*** Source data Section Begins ***

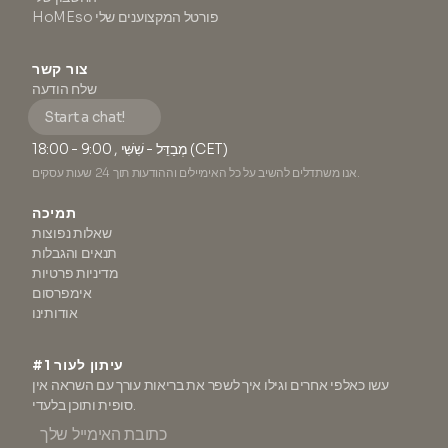
HoMEso פורטל המקצוענים שלי
צור קשר
שלח הודעה
Start a chat!
מְבַדֵּל - שִׁשִּׁי , 9:00 - 18:00 (CET)
אנו משתדלים להשיב על כל האימיילים וההודעות תוך 24 שעות עסקים.
תמיכה
שאלות נפוצות
תנאים והגבלות
מדיניות פרטיות
אימפרסום
אודותינו
#1 עיתון לעור
עשו כאלפי אחרים וגילו איך לשפר את בריאות עורך עם השראה אין
סופית ותוכן בלעדי.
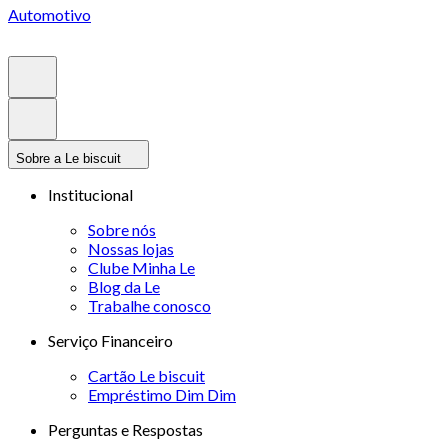
Automotivo
Sobre a Le biscuit
Institucional
Sobre nós
Nossas lojas
Clube Minha Le
Blog da Le
Trabalhe conosco
Serviço Financeiro
Cartão Le biscuit
Empréstimo Dim Dim
Perguntas e Respostas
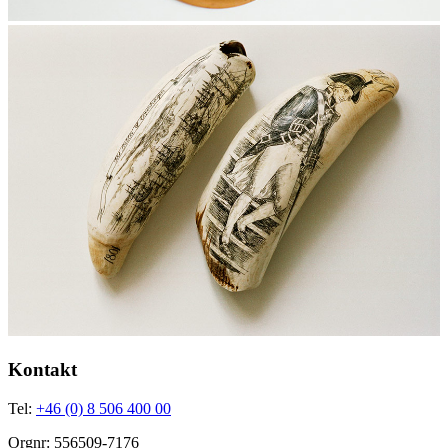
Kontakt
Tel:
+46 (0) 8 506 400 00
Orgnr: 556509-7176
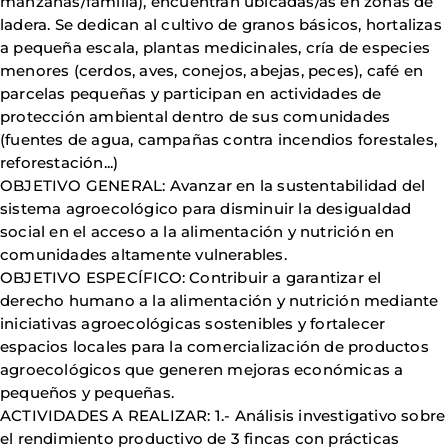
manzanas/familia), encuentran ubicadas/as en zonas de
ladera. Se dedican al cultivo de granos básicos, hortalizas
a pequeña escala, plantas medicinales, cría de especies
menores (cerdos, aves, conejos, abejas, peces), café en
parcelas pequeñas y participan en actividades de
protección ambiental dentro de sus comunidades
(fuentes de agua, campañas contra incendios forestales,
reforestación...)
OBJETIVO GENERAL: Avanzar en la sustentabilidad del
sistema agroecológico para disminuir la desigualdad
social en el acceso a la alimentación y nutrición en
comunidades altamente vulnerables.
OBJETIVO ESPECÍFICO: Contribuir a garantizar el
derecho humano a la alimentación y nutrición mediante
iniciativas agroecológicas sostenibles y fortalecer
espacios locales para la comercialización de productos
agroecológicos que generen mejoras económicas a
pequeños y pequeñas.
ACTIVIDADES A REALIZAR: 1.- Análisis investigativo sobre
el rendimiento productivo de 3 fincas con prácticas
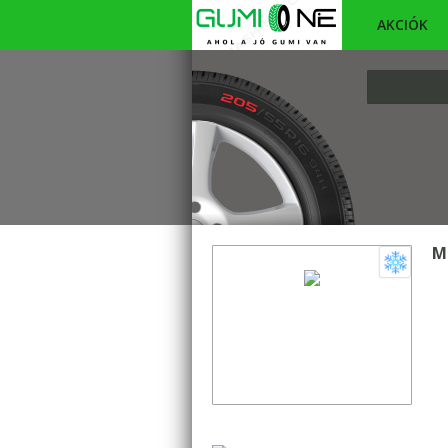
AKCIÓK
M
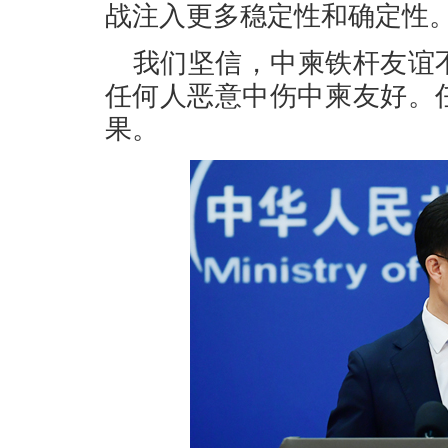
战注入更多稳定性和确定性
我们坚信，中柬铁杆友谊
任何人恶意中伤中柬友好。
果。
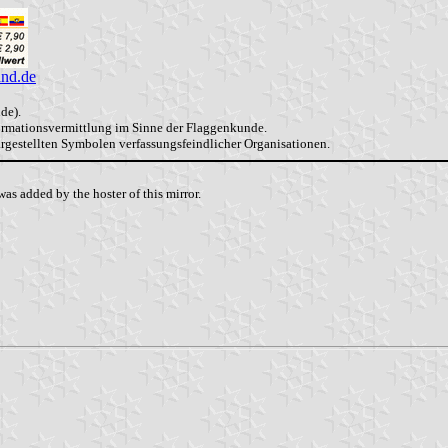
and.de
de).
formationsvermittlung im Sinne der Flaggenkunde.
dargestellten Symbolen verfassungsfeindlicher Organisationen.
as added by the hoster of this mirror.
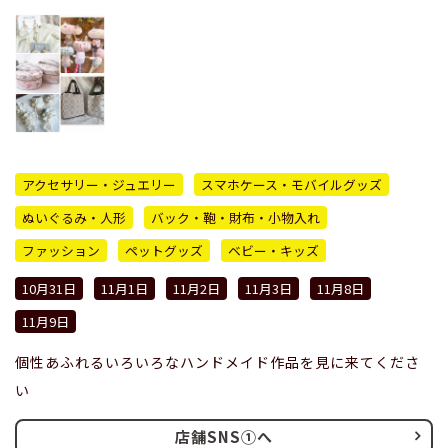
アクセサリー・ジュエリー
スマホケース・モバイルグッズ
ぬいぐるみ・人形
バック・鞄・財布・小物入れ
ファッション
ペットグッズ
ベビー・キッズ
10月31日
11月1日
11月2日
11月3日
11月8日
11月9日
個性あふれるいろいろなハンドメイド作品を見に来てくださ
い
店舗SNS①へ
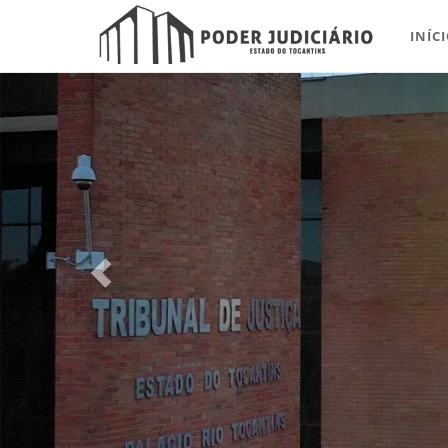
INÍC
Previous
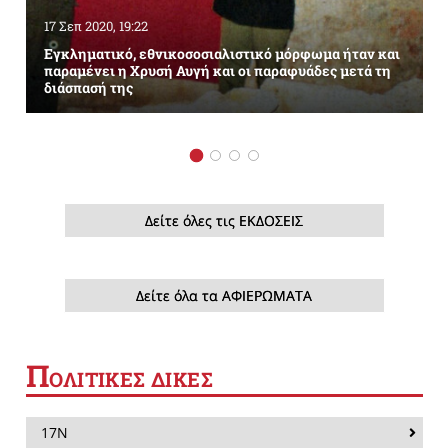
17 Σεπ 2020, 19:22
Εγκληματικό, εθνικοσοσιαλιστικό μόρφωμα ήταν και
παραμένει η Χρυσή Αυγή και οι παραφυάδες μετά τη
διάσπασή της
Δείτε όλες τις ΕΚΔΟΣΕΙΣ
Δείτε όλα τα ΑΦΙΕΡΩΜΑΤΑ
Π
ΟΛΙΤΙΚΕΣ ΔΙΚΕΣ
17Ν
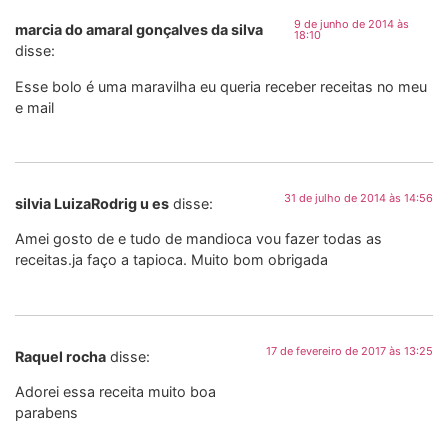
9 de junho de 2014 às
marcia do amaral gonçalves da silva
18:10
disse:
Esse bolo é uma maravilha eu queria receber receitas no meu
e mail
31 de julho de 2014 às 14:56
silvia LuizaRodrig u es
disse:
Amei gosto de e tudo de mandioca vou fazer todas as
receitas.ja faço a tapioca. Muito bom obrigada
17 de fevereiro de 2017 às 13:25
Raquel rocha
disse:
Adorei essa receita muito boa
parabens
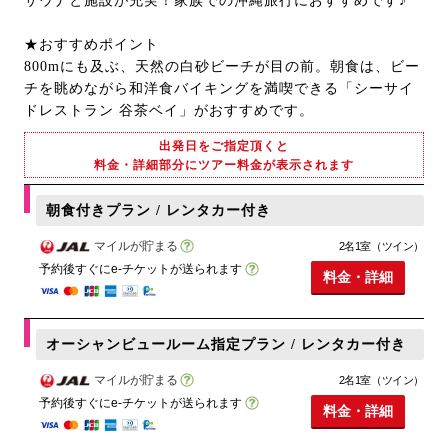
サウナと施設が充実！家族での沖縄旅行におすすめです♪
★おすすめポイント
800mにも及ぶ、天然の白砂ビーチが目の前。朝食は、ビー
チを眺めながら和洋食バイキングを満喫できる「シーサイ
ドレストラン 谷茶ベイ」がおすすめです。
出発日をご指定頂くと
料金・詳細部分にツアー料金が表示されます
朝食付きプラン / レンタカー付き
マイルが貯まる
2名1室（ツイン）
予約後すぐにe-チケットが送られます
料金・詳細
オーシャンビュールーム指定プラン / レンタカー付き
マイルが貯まる
2名1室（ツイン）
予約後すぐにe-チケットが送られます
料金・詳細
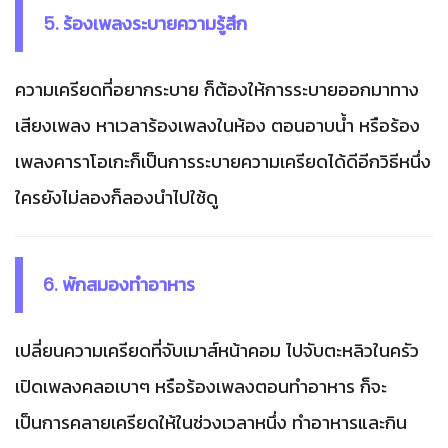
5. ร้องเพลงระบายความรู้สึก
ความเครียดที่อยากระบาย ก็ต้องให้การระบายออกมาทาง
เสียงเพลง หาเวลาร้องเพลงในห้อง ตอนอาบน้ำ หรือร้อง
เพลงคาราโอเกะก็เป็นการระบายความเครียดได้ดีอีกวิธีหนึ่ง
ใครยังไม่ลองก็ลองนำไปใช้ดู
6. พักสมองทำอาหาร
เปลี่ยนความเครียดที่จับเมาส์หน้าคอม ไปจับตะหลิวในครัว
เปิดเพลงคลอเบาๆ หรือร้องเพลงตอนทำอาหาร ก็จะ
เป็นการคลายเครียดให้ในช่วงเวลาหนึ่ง ทำอาหารและกิน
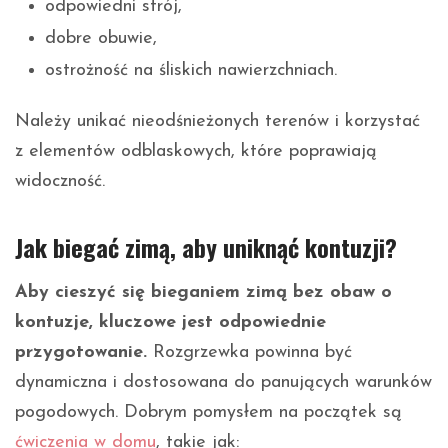
odpowiedni strój,
dobre obuwie,
ostrożność na śliskich nawierzchniach.
Należy unikać nieodśnieżonych terenów i korzystać
z elementów odblaskowych, które poprawiają
widoczność.
Jak biegać zimą, aby uniknąć kontuzji?
Aby cieszyć się bieganiem zimą bez obaw o
kontuzje, kluczowe jest odpowiednie
przygotowanie.
Rozgrzewka powinna być
dynamiczna i dostosowana do panujących warunków
pogodowych. Dobrym pomysłem na początek są
ćwiczenia w domu
, takie jak:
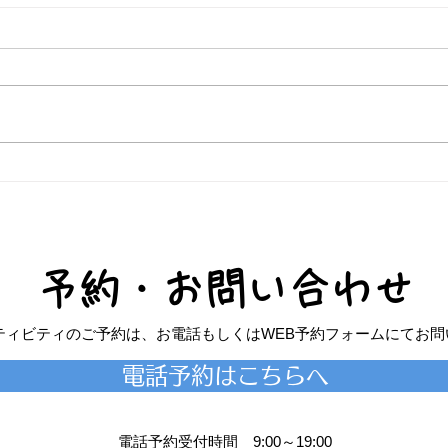
6/1
7/22 デバスズメダイ爆発
予約・お問い合わせ
アクティビティのご予約は、お電話もしくはWEB予約フォームにてお問
電話予約はこちらへ
電話予約受付時間 9:00～19:00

*** Source data Section Ends ***

Without the pictures, give again exactly the lines above starting at the line containing "オーシャンビュールーム指定プラン / レンタカー付き" and ending at the line containing "ใครยังไม่ลองก็ลองนำไปใช้ดู".

§ Answer space
オーシャンビュールーム指定プラン / レンタカー付き
マイルが貯まる
2名1室（ツイン）
予約後すぐにe-チケットが送られます
料金・詳細
5. ร้องเพลงระบายความรู้สึก
ความเครียดที่อยากระบาย ก็ต้องให้การระบายออกมาทาง
เสียงเพลง หาเวลาร้องเพลงในห้อง ตอนอาบน้ำ หรือร้อง
เพลงคาราโอเกะก็เป็นการระบายความเครียดได้ดีอีกวิธีหนึ่ง
ใครยังไม่ลองก็ลองนำไปใช้ดู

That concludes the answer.